10 settembre 2003
LE
SPERANZE DI SUZANNE MUBARAK
«Alla pace si arriva attraverso il dialogo e la
cultura»
di Vittorio dell’Uva
Napoli. La signora Suzanne Mubarak, moglie del
presidente egiziano, alimenta, scavando anche nella storia, il suo sogno della
integrazione tra i popoli. Il Mediterraneo che fu mare di traffici e di pace,
deve più che mai diventare il laboratorio di una nuova civiltà globale fondata
sul rispetto reciproco. E dal quale siano esclusi i pregiudizi e
l’intolleranza. E’ a Napoli per ricevere il premio «Mediterraneo di cultura»

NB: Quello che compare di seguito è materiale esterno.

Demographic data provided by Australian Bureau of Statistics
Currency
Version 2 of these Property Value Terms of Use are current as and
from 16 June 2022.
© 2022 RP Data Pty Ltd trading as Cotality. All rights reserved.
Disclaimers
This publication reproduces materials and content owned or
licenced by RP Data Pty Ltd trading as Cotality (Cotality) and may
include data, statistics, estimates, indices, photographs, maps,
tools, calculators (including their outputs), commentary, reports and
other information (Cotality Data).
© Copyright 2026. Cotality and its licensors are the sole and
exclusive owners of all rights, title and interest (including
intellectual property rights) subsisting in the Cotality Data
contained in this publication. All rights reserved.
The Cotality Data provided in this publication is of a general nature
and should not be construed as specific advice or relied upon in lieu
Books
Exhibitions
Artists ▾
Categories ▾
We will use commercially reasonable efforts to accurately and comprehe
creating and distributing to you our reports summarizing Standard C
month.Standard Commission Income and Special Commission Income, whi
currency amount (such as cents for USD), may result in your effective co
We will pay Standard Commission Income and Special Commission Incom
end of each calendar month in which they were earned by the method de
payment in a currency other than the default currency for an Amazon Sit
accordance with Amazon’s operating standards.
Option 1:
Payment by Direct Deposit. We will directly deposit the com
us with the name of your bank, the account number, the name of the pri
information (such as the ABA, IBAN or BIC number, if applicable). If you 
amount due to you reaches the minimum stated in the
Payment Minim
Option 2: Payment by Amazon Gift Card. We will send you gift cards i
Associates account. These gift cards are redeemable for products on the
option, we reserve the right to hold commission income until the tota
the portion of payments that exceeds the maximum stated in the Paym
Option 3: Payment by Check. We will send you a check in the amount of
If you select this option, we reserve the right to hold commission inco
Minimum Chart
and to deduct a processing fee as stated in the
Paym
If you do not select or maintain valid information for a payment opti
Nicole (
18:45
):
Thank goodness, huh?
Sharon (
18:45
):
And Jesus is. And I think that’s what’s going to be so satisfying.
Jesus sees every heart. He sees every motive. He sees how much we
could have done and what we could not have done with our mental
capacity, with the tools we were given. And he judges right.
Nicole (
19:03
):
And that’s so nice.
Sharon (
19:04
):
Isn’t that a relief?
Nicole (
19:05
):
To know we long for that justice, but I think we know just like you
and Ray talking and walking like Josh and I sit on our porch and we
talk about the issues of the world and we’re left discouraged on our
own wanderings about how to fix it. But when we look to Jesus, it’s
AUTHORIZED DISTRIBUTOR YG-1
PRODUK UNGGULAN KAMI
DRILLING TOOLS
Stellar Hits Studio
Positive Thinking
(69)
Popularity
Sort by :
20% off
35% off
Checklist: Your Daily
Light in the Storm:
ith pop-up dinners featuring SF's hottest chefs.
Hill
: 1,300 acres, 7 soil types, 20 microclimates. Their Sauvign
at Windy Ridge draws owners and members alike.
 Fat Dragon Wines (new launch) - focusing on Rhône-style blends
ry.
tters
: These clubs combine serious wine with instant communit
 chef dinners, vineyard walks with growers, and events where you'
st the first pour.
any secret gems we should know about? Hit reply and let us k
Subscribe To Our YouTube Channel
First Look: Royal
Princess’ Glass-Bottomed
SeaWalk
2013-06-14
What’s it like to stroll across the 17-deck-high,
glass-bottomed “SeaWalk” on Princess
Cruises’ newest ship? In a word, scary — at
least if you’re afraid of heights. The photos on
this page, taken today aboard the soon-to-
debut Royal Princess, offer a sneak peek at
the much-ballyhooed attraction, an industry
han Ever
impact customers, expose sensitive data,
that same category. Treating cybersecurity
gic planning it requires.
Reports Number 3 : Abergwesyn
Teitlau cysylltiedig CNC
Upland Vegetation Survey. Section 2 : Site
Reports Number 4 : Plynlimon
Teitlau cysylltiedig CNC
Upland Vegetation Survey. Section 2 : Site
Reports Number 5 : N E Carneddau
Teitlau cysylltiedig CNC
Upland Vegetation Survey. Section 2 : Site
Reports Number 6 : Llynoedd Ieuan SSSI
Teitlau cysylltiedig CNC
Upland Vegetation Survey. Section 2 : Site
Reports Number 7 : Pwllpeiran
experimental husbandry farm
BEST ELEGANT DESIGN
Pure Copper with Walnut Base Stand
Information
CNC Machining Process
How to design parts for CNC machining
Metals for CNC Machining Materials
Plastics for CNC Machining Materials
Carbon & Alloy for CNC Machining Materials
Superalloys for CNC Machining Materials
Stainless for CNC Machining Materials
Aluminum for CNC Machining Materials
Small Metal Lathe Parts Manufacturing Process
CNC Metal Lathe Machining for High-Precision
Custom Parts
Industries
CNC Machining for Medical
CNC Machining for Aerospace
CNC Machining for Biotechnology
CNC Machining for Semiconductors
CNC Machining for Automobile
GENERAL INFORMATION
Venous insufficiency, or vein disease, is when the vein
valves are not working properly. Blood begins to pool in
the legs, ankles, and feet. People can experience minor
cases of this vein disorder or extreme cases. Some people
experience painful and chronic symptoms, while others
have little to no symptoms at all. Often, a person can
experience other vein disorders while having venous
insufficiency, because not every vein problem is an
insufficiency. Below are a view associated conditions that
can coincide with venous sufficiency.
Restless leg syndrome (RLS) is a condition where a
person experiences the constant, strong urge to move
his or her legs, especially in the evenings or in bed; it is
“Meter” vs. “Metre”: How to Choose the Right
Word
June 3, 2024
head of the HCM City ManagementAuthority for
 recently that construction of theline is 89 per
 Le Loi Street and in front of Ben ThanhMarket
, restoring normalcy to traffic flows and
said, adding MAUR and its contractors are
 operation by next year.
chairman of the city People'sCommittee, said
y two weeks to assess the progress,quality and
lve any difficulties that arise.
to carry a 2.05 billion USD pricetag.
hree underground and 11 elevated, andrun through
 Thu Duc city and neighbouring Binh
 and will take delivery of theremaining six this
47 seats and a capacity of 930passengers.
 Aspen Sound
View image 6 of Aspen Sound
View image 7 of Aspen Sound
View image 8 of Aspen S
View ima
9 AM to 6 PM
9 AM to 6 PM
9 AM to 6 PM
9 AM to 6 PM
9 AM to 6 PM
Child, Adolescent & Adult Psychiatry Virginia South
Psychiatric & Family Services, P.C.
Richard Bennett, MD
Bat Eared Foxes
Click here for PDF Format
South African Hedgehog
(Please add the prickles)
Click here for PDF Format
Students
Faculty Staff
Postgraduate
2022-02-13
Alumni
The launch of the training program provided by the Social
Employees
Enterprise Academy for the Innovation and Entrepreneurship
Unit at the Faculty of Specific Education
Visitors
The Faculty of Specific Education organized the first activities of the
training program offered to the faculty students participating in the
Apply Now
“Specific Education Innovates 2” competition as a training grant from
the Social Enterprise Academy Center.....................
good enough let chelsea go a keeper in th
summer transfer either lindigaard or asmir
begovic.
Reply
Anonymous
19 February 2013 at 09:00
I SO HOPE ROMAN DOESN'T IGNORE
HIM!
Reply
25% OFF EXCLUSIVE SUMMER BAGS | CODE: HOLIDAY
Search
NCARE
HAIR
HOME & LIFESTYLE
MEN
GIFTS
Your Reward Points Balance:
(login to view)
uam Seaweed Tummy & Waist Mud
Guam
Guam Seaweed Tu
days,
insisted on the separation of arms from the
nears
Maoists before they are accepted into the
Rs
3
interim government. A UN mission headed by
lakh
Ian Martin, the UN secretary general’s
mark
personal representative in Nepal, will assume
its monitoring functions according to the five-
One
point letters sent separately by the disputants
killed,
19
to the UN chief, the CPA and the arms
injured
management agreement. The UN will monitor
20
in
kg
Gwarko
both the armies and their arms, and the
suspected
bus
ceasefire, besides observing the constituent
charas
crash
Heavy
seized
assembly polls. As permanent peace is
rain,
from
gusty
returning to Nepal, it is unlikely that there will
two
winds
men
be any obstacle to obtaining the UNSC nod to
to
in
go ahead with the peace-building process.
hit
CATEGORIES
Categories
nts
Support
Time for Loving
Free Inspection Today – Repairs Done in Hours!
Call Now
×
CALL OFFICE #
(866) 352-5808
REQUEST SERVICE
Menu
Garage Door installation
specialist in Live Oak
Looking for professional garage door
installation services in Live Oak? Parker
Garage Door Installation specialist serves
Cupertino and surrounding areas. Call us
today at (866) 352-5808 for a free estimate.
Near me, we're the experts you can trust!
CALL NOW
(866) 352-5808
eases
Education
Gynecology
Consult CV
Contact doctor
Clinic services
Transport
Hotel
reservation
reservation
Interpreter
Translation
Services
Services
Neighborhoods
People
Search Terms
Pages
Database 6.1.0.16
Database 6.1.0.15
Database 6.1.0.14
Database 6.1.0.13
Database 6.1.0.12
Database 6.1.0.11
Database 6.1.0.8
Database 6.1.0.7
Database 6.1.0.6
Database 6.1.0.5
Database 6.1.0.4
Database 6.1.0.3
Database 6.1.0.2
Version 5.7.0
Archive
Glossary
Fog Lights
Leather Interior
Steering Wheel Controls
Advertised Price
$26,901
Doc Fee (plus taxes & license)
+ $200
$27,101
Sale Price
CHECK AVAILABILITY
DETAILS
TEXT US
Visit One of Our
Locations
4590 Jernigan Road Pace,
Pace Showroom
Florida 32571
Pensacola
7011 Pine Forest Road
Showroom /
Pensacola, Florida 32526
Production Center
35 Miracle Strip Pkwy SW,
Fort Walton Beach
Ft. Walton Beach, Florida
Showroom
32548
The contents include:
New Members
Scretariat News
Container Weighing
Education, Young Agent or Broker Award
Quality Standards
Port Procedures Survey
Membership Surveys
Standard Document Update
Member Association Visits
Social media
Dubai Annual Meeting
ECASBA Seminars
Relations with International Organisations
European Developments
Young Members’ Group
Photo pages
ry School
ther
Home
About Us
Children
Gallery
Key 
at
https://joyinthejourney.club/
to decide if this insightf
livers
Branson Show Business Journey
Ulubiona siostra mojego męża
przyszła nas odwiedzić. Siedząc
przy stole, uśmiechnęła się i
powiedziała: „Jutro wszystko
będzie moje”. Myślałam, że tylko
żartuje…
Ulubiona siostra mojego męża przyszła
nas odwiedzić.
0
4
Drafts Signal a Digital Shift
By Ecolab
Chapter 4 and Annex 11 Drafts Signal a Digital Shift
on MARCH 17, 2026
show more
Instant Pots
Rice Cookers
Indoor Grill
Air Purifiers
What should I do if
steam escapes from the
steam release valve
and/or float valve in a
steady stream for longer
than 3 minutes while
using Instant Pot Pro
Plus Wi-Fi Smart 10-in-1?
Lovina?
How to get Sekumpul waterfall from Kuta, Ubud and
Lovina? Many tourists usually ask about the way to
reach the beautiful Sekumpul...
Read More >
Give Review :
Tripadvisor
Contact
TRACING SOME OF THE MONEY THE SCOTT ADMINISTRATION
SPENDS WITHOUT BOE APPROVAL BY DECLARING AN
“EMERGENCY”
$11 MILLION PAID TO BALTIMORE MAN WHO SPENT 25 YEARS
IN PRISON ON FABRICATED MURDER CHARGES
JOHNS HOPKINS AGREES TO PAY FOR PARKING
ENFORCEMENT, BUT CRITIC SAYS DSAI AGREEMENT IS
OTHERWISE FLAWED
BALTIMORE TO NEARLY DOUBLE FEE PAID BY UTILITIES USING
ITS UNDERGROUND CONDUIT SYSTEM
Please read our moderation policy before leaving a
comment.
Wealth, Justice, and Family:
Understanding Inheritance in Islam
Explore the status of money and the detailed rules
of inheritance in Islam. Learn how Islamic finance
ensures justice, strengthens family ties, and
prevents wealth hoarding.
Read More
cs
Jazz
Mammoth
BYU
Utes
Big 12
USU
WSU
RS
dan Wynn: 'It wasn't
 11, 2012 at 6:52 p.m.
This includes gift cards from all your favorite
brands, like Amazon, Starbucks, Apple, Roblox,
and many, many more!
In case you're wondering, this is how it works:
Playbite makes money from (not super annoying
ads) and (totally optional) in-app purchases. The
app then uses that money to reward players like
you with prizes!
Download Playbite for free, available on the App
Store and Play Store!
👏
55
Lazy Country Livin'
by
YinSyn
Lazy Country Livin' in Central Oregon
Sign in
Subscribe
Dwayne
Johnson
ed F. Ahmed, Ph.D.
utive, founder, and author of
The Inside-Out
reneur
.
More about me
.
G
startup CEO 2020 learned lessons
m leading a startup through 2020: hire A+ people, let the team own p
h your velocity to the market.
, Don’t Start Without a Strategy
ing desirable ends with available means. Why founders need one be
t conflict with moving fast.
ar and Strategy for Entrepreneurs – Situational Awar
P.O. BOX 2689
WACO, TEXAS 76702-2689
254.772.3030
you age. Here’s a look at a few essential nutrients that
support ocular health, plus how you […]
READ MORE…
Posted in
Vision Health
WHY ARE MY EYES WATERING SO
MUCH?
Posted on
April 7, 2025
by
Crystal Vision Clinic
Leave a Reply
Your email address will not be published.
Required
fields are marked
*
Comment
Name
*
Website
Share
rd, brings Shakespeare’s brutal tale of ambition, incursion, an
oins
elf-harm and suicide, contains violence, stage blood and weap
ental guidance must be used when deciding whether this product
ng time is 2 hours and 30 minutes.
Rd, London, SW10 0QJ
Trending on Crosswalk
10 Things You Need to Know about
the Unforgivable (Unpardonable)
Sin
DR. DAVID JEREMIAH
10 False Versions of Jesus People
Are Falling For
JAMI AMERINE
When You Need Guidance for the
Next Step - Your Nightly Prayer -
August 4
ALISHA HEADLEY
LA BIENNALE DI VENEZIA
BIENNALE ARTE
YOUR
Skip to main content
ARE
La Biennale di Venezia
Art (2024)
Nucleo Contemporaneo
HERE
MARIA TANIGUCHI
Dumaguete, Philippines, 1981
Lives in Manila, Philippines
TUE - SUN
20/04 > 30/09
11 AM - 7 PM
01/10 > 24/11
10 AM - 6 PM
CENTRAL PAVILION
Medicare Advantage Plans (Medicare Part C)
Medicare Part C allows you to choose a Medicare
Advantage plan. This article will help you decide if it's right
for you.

che molto la inorgoglisce. Crede che intorno al mare comune si possa creare «un
mosaico di mille colori». Basta - suggerisce - unire le mani per annullare
molte frontiere. Le basi comuni delle religioni monoteistiche, «anche se a
volte male interpretate» possono aiutare, aggiunge con una vaga annotazione
alle deviazioni del fondamentalismo. A lei si deve, dopo un lavoro durato venti
anni, il ritorno alla vita dopo secoli della Biblioteca di Alessandria che fu
una delle grandi fucine della scienza. Spiega che non intende farne soltanto
una immensa e straordinaria libreria: «In un momento in cui si parla di guerra
tra le culture è più che mai importante aprire le porte per il dialogo per
trasferire alle nuove generazioni l’eredità della tolleranza». L’obiettivo è il
conseguimento di una «comune umanità» che può essere favorita soprattutto
attraverso un più alto livello di conoscenza. L’utopia, che si scontra con la
violenza e la contrappossione quotidiana, si alimenta attraverso la
riaffermazione di un primato. «La politica divide, la cultura che unisce può
arrivare dove la politica non arriva» annota chiedendo indirettamente a molti
intellettuali di non restare soltanto a guardare e di non limitarsi a «criticare
il mondo imperfetto». Cui vorrebbe contrapporre anche un maggiore impegno
civile delle donne a cominciare da quelle del proprio Paese. «In Egitto
cerchiamo di trovare migliori soluzioni alla condizione femminile. Vorremmo che
le donne partecipassero più attivamente alla vita politica e culturale. La loro
voce deve essere sempre più incisiva nell’ambito dei movimenti per la pace».
Suzanne Mubarak, che è tra le donne leader del Medio Oriente fortemente
impegnata nel sociale, evita di tenersi troppo lontana dai sentieri della
politica che il marito presidente percorre. Di Hosni Mubarak traduce il
pensiero. di frote alla crisi acuta del Medio Oriente che impone offensive
diplomatiche forti. «L’Egitto - ricorda - è un ponte tra Israele e la Palestina
e deve continuare ad esserlo. La designazione di Abu Ala a premier può essere
una speranza». E se fosse necessario per la ripresa del processo di pace una
missione del presidente egiziano a Gerusalemme, «compierla sarebbe giusto».